Wednesday, July 8, 2009

Depth of Field Tutorial

I'm not only hoping that you will look at this blog and gain a greater appreciation for my work, but that I'll also be able to share some secrets of the trade with you. On the surface that may seem counter productive. Giving trade secrets away, but I'm not giving you ALL my secrets.

For starters, we'll do a short series on making your everyday pictures better.

Ever wonder why a paid photographer's pictures look .... uhhh good? It's because they have a grasp on a lot of simple concepts and they put them together.

One of those techniqus is depth of field.

Last night I got the chance to shoot two images of the same person at the same time. The only difference between the two pictures was that I changed the depth of field (DOF) or "F-Stop", on my camera. Well, that and my subject is 6 and she moved between shots!

In this first image, you will notice that this picture looks a lot like many of the pictures you take at home. It was shot at an f-stop of 22, which means the little diaphragm in the camera was about the size of a pin hole. It let in very little light, BUT, it captured tons of detail BEHIND my subject. The DOF ( of view ) is very deep.

As a result my subject is competing with the objects behind her - the curb, the shrubs, the flag poles and buildings behind her.

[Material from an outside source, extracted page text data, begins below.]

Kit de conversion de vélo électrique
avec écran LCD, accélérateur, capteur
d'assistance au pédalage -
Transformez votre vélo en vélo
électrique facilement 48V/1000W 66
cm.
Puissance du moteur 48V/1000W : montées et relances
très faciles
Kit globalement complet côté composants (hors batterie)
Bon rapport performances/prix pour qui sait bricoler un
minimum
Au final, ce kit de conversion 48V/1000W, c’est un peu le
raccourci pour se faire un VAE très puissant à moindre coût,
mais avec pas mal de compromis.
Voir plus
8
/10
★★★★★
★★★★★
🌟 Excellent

Now, take a look at this image. It was shot with an f-stop of f4. A much lower f-stop, which means the little diaphragm thingy is wide open letting in as much light as it can on this camera with this lens. As a result, my subject is sharp, but my background is blurry. I've effectively isolated my subject, but given you an idea of where she is, but they are not competing for attention.

The result is an image focused on the subject and not the surrounding.

The trade offs ...

If I was wanting to shoot a landscape I would not want a shallow DOF. Also, if I have multiple subjects at differing distances from each other I would not want a shallow DOF. Also, because we are letting so much light in with the f-stop thingy, we have to let the shutter open on our camera a longer amount of time. If we leave the shutter open longer we are more prone to what I call "shake" which is nothing more than a blurry image.

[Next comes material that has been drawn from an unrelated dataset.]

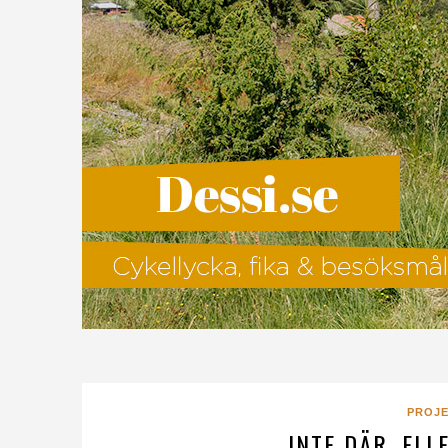
PROJE
INTE DÄR, EL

This makes sports at night REALLY hard to shoot because you want to get the football player ( stop his action ) catching the pass 20 yards from the sideline ( deeper DOF ), BUT you don't want to have the visiting fans in focus ( shallow DOF ). Plus it's dark and you have to slow the shutter speed down to let in light, AND they are moving ... I'm getting a headache. But those guys are good at what they do.

So how do I get a shallow DOF with my little point and shoot?

A typical point and shoot camera will have something called a "portrait" mode and on the little selection wheel you will probably see something like a lady with a hat. That seems to be the universal symbol for portrait.

To set a shot up with a simple digital camera, set to portrait

  • Give yourself as much room behind the subject as possible ( if there is a wall behind the subject it will be in focus, things farther away will be blurry).
  • Get your subjects as close together as possible and fill the view finder with the subject.
  • Try to shoot with light that is not too harsh, but not too dark that it fires your flash. If possible shoot in the shade if its the middle of the day. A flash requires the camera fire at certain parameters which could change your DOF.